Document layout analysis data
◆ ◆ ◆
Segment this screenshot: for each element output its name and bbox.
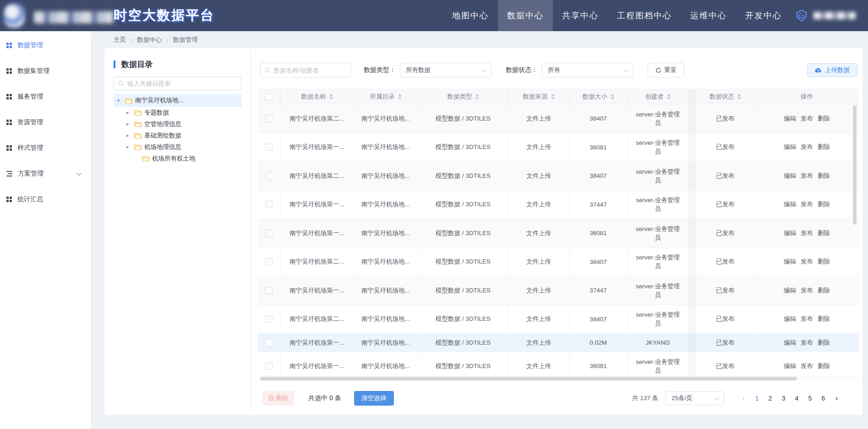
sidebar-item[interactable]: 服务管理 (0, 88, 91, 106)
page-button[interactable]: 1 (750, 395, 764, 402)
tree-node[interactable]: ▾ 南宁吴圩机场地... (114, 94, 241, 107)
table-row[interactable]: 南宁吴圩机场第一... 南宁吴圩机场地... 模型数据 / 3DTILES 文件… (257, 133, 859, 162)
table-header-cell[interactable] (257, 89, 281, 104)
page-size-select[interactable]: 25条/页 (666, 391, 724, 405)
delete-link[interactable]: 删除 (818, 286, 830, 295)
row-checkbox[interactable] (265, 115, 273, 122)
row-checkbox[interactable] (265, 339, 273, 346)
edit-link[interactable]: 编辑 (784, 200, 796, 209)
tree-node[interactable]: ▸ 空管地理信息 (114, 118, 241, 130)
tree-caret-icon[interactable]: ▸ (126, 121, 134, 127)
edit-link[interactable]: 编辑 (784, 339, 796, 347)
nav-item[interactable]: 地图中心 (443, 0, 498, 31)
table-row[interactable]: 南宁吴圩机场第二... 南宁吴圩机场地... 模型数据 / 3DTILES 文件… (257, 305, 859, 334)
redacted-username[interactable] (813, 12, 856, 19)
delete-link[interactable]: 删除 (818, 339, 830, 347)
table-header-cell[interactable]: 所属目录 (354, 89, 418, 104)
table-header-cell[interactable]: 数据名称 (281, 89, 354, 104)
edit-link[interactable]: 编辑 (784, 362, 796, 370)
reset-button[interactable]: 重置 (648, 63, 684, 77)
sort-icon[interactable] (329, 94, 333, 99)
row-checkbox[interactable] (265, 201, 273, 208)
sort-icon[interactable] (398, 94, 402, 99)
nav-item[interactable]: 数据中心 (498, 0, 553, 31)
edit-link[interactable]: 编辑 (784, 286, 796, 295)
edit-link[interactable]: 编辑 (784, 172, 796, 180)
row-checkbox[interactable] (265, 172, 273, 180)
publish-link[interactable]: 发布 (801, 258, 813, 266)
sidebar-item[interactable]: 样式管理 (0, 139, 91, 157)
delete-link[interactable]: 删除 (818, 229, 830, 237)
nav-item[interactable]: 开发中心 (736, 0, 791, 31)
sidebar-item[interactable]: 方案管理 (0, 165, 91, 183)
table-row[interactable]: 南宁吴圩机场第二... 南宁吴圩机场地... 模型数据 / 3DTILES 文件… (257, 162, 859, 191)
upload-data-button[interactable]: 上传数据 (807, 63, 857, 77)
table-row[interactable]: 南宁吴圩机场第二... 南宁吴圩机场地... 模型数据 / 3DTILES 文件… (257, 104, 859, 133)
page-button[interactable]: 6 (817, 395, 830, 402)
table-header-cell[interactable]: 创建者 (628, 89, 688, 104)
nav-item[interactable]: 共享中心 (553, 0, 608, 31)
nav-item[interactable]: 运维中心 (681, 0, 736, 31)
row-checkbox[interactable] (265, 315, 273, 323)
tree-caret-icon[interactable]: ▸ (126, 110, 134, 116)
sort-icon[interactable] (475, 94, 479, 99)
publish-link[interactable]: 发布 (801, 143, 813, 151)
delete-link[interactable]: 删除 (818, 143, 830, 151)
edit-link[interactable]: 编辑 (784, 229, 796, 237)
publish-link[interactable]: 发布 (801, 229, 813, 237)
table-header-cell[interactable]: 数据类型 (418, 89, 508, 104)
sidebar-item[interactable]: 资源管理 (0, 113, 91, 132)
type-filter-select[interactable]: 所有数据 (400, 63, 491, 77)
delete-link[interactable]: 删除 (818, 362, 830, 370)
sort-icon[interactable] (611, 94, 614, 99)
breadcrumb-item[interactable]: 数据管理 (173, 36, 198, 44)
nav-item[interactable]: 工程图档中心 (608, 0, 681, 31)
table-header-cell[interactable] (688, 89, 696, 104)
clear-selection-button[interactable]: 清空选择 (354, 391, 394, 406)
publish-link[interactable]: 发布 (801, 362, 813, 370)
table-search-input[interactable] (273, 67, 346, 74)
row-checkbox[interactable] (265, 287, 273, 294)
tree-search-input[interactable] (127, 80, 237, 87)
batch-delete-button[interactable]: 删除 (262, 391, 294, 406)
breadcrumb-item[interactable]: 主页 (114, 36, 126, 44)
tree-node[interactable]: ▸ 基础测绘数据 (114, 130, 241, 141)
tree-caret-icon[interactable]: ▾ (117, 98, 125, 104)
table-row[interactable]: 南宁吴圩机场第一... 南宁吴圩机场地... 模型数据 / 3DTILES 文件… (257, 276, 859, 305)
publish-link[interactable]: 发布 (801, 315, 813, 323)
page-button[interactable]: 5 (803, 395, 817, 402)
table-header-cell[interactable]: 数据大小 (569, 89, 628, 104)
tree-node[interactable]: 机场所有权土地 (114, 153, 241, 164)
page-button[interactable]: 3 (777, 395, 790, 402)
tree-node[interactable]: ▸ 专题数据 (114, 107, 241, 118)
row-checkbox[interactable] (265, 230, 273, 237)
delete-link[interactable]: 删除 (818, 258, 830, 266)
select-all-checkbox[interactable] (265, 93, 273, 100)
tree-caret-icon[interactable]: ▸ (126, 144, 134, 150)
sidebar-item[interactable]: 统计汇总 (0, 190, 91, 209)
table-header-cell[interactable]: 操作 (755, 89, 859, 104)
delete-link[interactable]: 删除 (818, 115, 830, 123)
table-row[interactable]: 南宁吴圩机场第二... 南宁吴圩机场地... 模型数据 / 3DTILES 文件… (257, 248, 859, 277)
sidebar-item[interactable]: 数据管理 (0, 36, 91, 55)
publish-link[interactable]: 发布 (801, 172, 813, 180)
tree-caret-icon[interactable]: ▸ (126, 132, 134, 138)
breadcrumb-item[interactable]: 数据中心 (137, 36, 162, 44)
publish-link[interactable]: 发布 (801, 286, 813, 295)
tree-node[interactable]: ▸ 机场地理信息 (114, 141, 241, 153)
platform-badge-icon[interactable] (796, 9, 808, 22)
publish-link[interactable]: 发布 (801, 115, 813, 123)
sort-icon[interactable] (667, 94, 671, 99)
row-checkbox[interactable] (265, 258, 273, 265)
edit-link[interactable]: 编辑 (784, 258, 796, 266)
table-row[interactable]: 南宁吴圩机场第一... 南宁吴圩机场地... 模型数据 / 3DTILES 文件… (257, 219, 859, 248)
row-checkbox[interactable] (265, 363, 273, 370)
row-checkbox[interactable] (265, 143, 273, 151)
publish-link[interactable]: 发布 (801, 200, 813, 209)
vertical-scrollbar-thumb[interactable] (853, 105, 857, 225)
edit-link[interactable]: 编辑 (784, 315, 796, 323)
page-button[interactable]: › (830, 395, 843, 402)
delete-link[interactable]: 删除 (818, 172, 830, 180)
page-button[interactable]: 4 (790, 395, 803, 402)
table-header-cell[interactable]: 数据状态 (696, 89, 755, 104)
◆ ◆ ◆
DIRECTIONS
Give back the records exactly, minus any pictures.

OUTPUT OF THE EXERCISE
Segment this screenshot: for each element output its name and bbox.
sidebar-item[interactable]: 服务管理 (0, 88, 91, 106)
page-button[interactable]: 1 (750, 395, 764, 402)
tree-node[interactable]: ▾ 南宁吴圩机场地... (114, 94, 241, 107)
table-row[interactable]: 南宁吴圩机场第一... 南宁吴圩机场地... 模型数据 / 3DTILES 文件… (257, 133, 859, 162)
table-header-cell[interactable] (257, 89, 281, 104)
page-size-select[interactable]: 25条/页 (666, 391, 724, 405)
delete-link[interactable]: 删除 (818, 286, 830, 295)
row-checkbox[interactable] (265, 115, 273, 122)
row-checkbox[interactable] (265, 339, 273, 346)
edit-link[interactable]: 编辑 (784, 200, 796, 209)
tree-node[interactable]: ▸ 空管地理信息 (114, 118, 241, 130)
tree-caret-icon[interactable]: ▸ (126, 121, 134, 127)
edit-link[interactable]: 编辑 (784, 339, 796, 347)
nav-item[interactable]: 地图中心 (443, 0, 498, 31)
table-row[interactable]: 南宁吴圩机场第二... 南宁吴圩机场地... 模型数据 / 3DTILES 文件… (257, 305, 859, 334)
redacted-username[interactable] (813, 12, 856, 19)
delete-link[interactable]: 删除 (818, 339, 830, 347)
table-header-cell[interactable]: 所属目录 (354, 89, 418, 104)
table-header-cell[interactable]: 数据名称 (281, 89, 354, 104)
edit-link[interactable]: 编辑 (784, 362, 796, 370)
reset-button[interactable]: 重置 (648, 63, 684, 77)
sort-icon[interactable] (329, 94, 333, 99)
row-checkbox[interactable] (265, 201, 273, 208)
sort-icon[interactable] (398, 94, 402, 99)
nav-item[interactable]: 数据中心 (498, 0, 553, 31)
edit-link[interactable]: 编辑 (784, 286, 796, 295)
edit-link[interactable]: 编辑 (784, 172, 796, 180)
row-checkbox[interactable] (265, 172, 273, 180)
publish-link[interactable]: 发布 (801, 258, 813, 266)
sidebar-item[interactable]: 样式管理 (0, 139, 91, 157)
delete-link[interactable]: 删除 (818, 229, 830, 237)
nav-item[interactable]: 开发中心 (736, 0, 791, 31)
sidebar-item[interactable]: 方案管理 (0, 165, 91, 183)
table-row[interactable]: 南宁吴圩机场第二... 南宁吴圩机场地... 模型数据 / 3DTILES 文件… (257, 162, 859, 191)
upload-data-button[interactable]: 上传数据 (807, 63, 857, 77)
table-row[interactable]: 南宁吴圩机场第二... 南宁吴圩机场地... 模型数据 / 3DTILES 文件… (257, 104, 859, 133)
page-button[interactable]: 6 (817, 395, 830, 402)
table-header-cell[interactable]: 创建者 (628, 89, 688, 104)
nav-item[interactable]: 共享中心 (553, 0, 608, 31)
nav-item[interactable]: 运维中心 (681, 0, 736, 31)
row-checkbox[interactable] (265, 315, 273, 323)
tree-caret-icon[interactable]: ▸ (126, 110, 134, 116)
sort-icon[interactable] (475, 94, 479, 99)
publish-link[interactable]: 发布 (801, 143, 813, 151)
delete-link[interactable]: 删除 (818, 143, 830, 151)
edit-link[interactable]: 编辑 (784, 229, 796, 237)
publish-link[interactable]: 发布 (801, 229, 813, 237)
table-header-cell[interactable]: 数据类型 (418, 89, 508, 104)
sidebar-item[interactable]: 资源管理 (0, 113, 91, 132)
type-filter-select[interactable]: 所有数据 (400, 63, 491, 77)
delete-link[interactable]: 删除 (818, 362, 830, 370)
sort-icon[interactable] (611, 94, 614, 99)
breadcrumb-item[interactable]: 数据管理 (173, 36, 198, 44)
nav-item[interactable]: 工程图档中心 (608, 0, 681, 31)
table-header-cell[interactable] (688, 89, 696, 104)
clear-selection-button[interactable]: 清空选择 (354, 391, 394, 406)
publish-link[interactable]: 发布 (801, 362, 813, 370)
table-search-input[interactable] (273, 67, 346, 74)
row-checkbox[interactable] (265, 287, 273, 294)
tree-search-input[interactable] (127, 80, 237, 87)
batch-delete-button[interactable]: 删除 (262, 391, 294, 406)
breadcrumb-item[interactable]: 主页 (114, 36, 126, 44)
tree-node[interactable]: ▸ 基础测绘数据 (114, 130, 241, 141)
tree-caret-icon[interactable]: ▾ (117, 98, 125, 104)
table-row[interactable]: 南宁吴圩机场第一... 南宁吴圩机场地... 模型数据 / 3DTILES 文件… (257, 276, 859, 305)
publish-link[interactable]: 发布 (801, 315, 813, 323)
page-button[interactable]: 5 (803, 395, 817, 402)
table-header-cell[interactable]: 数据大小 (569, 89, 628, 104)
tree-node[interactable]: 机场所有权土地 (114, 153, 241, 164)
page-button[interactable]: 3 (777, 395, 790, 402)
tree-node[interactable]: ▸ 专题数据 (114, 107, 241, 118)
row-checkbox[interactable] (265, 230, 273, 237)
delete-link[interactable]: 删除 (818, 258, 830, 266)
select-all-checkbox[interactable] (265, 93, 273, 100)
tree-caret-icon[interactable]: ▸ (126, 144, 134, 150)
sidebar-item[interactable]: 统计汇总 (0, 190, 91, 209)
table-header-cell[interactable]: 操作 (755, 89, 859, 104)
delete-link[interactable]: 删除 (818, 115, 830, 123)
table-row[interactable]: 南宁吴圩机场第二... 南宁吴圩机场地... 模型数据 / 3DTILES 文件… (257, 248, 859, 277)
sidebar-item[interactable]: 数据管理 (0, 36, 91, 55)
publish-link[interactable]: 发布 (801, 172, 813, 180)
tree-caret-icon[interactable]: ▸ (126, 132, 134, 138)
breadcrumb-item[interactable]: 数据中心 (137, 36, 162, 44)
publish-link[interactable]: 发布 (801, 286, 813, 295)
tree-node[interactable]: ▸ 机场地理信息 (114, 141, 241, 153)
platform-badge-icon[interactable] (796, 9, 808, 22)
publish-link[interactable]: 发布 (801, 115, 813, 123)
sort-icon[interactable] (667, 94, 671, 99)
row-checkbox[interactable] (265, 258, 273, 265)
edit-link[interactable]: 编辑 (784, 258, 796, 266)
table-row[interactable]: 南宁吴圩机场第一... 南宁吴圩机场地... 模型数据 / 3DTILES 文件… (257, 219, 859, 248)
row-checkbox[interactable] (265, 363, 273, 370)
row-checkbox[interactable] (265, 143, 273, 151)
publish-link[interactable]: 发布 (801, 200, 813, 209)
vertical-scrollbar-thumb[interactable] (853, 105, 857, 225)
edit-link[interactable]: 编辑 (784, 315, 796, 323)
page-button[interactable]: › (830, 395, 843, 402)
delete-link[interactable]: 删除 (818, 172, 830, 180)
page-button[interactable]: 4 (790, 395, 803, 402)
table-header-cell[interactable]: 数据状态 (696, 89, 755, 104)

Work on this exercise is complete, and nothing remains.